Möbius, who seems to alternate between desperate sanity and total lunacy, soon kills his nurse too, when she promises him freedom. Why? We learn that he is a genius who has solved all manner of problems in physics, and has got himself institutionalized so that he can work without fear that his discoveries — which could unleash “new incomprehensible energies” — will be abused by politicians and generals. He has burned his notes as an extra safeguard.

'Einstein' and 'Newton' are also real physicists, posing as madmen to kidnap Möbius for their respective governments. Möbius persuades them to abandon their allegiances and remain in the asylum to work on pure science. “I'm asking you to be loyal not to a country but to physics,” he entreats them. “We can stay in this madhouse or the world will become one.”

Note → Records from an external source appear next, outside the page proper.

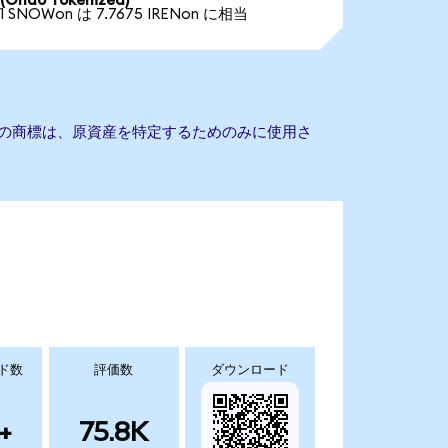
(Ondo Tokenized)
1 SNOWon は 7.7675 IRENon に相当
他の商標は、原資産を特定するためのみに使用さ
ド数
評価数
ダウンロード
+
75.8K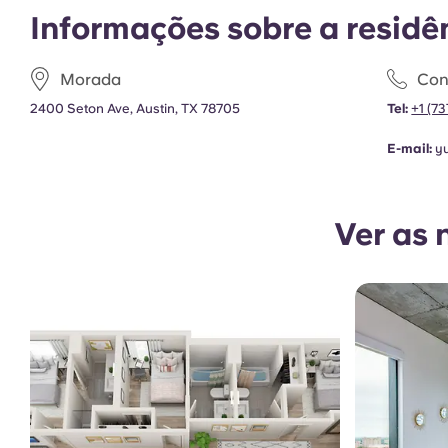
Informações sobre a residê
Morada
Con
2400 Seton Ave, Austin, TX 78705
Tel:
+1 (7
E-mail:
y
Ver as 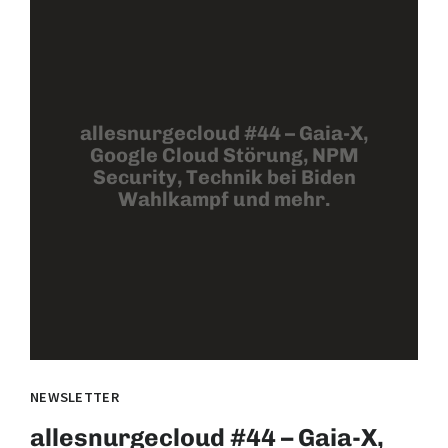
allesnurgecloud #44 – Gaia-X,
Google Cloud Störung, NPM
Security, Technik bei Biden
Wahlkampf und mehr.
NEWSLETTER
allesnurgecloud #44 – Gaia-X,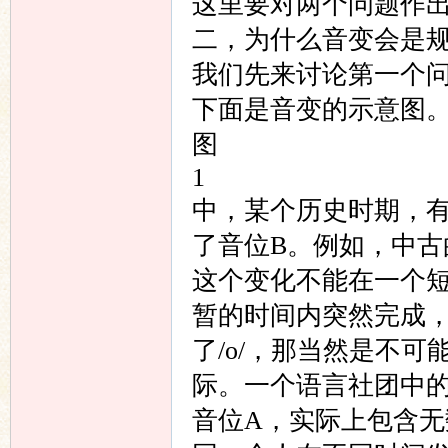
这里要对两个问题作
二，为什么音变会是
我们先来讨论第一个
下面是音变的示意图
图
1
中，某个历史时期，
了音位B。例如，中古的
这个变化不能在一个
暂的时间内突然完成，
了/o/，那当然是不
际。一个语言社团中
音位A，实际上包含无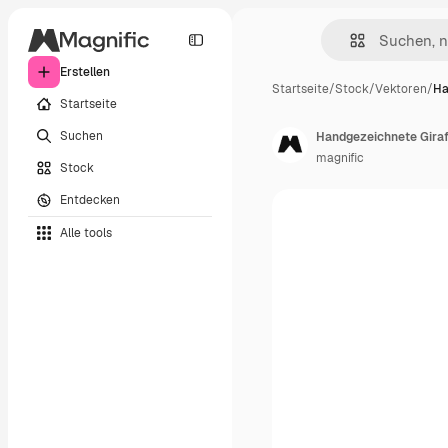
Erstellen
Startseite
/
Stock
/
Vektoren
/
Ha
Startseite
Suchen
Handgezeichnete Giraf
magnific
Stock
Entdecken
Alle tools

They agree, only to discover that von Zahnd has long before read and memorized all of Möbius's work after drugging him, and has used it to establish a massive military-industrial organization. The play ends with the scientists realizing that they have been pawns manipulated for political power games. “We're not just finished,” says a forlorn Möbius. “Everybody is.”

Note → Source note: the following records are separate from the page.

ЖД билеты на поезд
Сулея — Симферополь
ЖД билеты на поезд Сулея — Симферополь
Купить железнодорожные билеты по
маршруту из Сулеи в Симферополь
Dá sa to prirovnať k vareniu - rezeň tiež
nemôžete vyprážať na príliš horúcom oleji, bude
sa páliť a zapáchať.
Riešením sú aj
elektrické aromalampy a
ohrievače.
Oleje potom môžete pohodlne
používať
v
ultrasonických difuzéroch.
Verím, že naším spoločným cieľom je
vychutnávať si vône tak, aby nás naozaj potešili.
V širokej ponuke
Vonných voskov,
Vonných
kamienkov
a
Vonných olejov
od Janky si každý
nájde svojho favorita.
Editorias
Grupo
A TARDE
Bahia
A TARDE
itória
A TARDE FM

Dürrenmatt was making a serious point, among all this absurdity, about the responsibilities of scientists. The play is a critique of science, but not antagonistic towards it. The scientists are sympathetic but politically naive in overestimating their ability to control how their knowledge is used. 'Newton' argues that such moral dilemmas are not theirs to grapple with — they should be concerned only with the science. 'Einstein', meanwhile, advocates political engagement. As he puts it in the original 1964 translation, “We are providing humanity with colossal sources of power. That gives us the right to impose conditions. If we are physicists, then we must also become power politicians.” Möbius shows 'Einstein' how little influence he really has.

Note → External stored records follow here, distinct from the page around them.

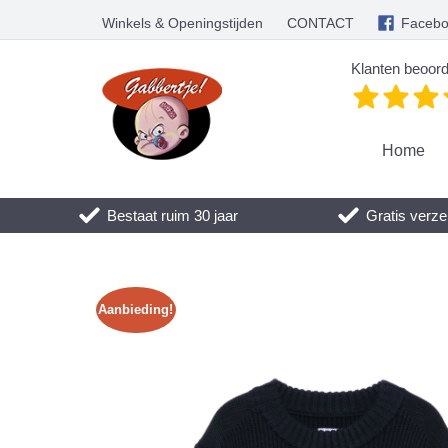
Winkels & Openingstijden
CONTACT
Faceb
Klanten beoord
Home
Bestaat ruim 30 jaar
Gratis verze
Aanbieding!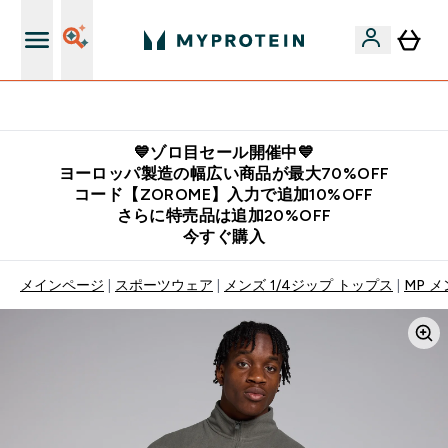
公式LINE追加で最新お得情報をゲット
💙ゾロ目セール開催中💙
ヨーロッパ製造の幅広い商品が最大70%OFF
コード【ZOROME】入力で追加10%OFF
さらに特売品は追加20%OFF
今すぐ購入
メインページ
スポーツウェア
メンズ 1/4ジップ トップス
MP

And that was what the Manhattan Project scientists discovered. They — most notably Robert Oppenheimer — were expendable once the job was finished. The military had no interest in their views on how the bomb should be used. Niels Bohr's attempt to persuade Winston Churchill in 1944 that it would be safer for all if the Soviet Union was told about Allied work on the bomb was particularly poignant. “He scolded us like two schoolboys,” Bohr said afterwards. “We did not speak the same language.”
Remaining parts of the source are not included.